> **Task item**
Give the lines below again exactly, starting with the line that holds "концертной площадке" and going on through the line that holds "прекрасный артист и просто".

========================================

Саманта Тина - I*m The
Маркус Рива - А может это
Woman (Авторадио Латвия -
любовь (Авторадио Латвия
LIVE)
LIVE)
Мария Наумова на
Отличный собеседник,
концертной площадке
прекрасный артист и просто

========================================

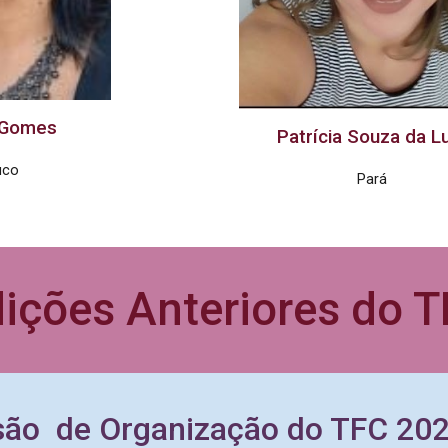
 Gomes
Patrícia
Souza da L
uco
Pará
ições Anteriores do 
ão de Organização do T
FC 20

========================================

> **Your response**
концертной площадке
прекрасный артист и просто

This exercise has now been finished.